Kişi ya boyutsuz, bir nokta olarak devam eder; ya da boyut kazanır diğer kişi ile birleşir! Ya da üçüncü kişiyle bükülür! Ya da Üçüncüyü kullanır! Sirius gibi… Sahiplenmek veya başkasına ait olmak felakettir! Baş başa vermek, birlik; ideal olandır! Dikkat edin başkaları kendi beraberliklerini güçlendirmek için sizi kıskandırma maksatlı kullanmak ister; Sirius A ve B birlikteliğindeki “Kara delik” gibi kullanılmayın!
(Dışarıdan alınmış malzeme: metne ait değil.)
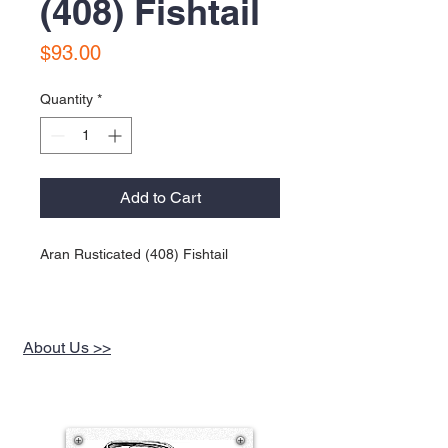
(408) Fishtail
Price
$93.00
Quantity
*
Add to Cart
Aran Rusticated (408) Fishtail
About Us >>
Kara delik hırsının kurbanıdır!
Başkasını veya sahiplendiğimizi kıskanmanın belirlenmiş bir ölçüsü de yoktur. Kıskanılana hissettirilmediği sürece zarar vermez, kıskançlık. Kıskanılan veya sahiplenilen, şu veya bu şekilde etki altına alınmak isteniyorsa; maksadın aksi bir durumla karşılaşılması kaçınılmazdır.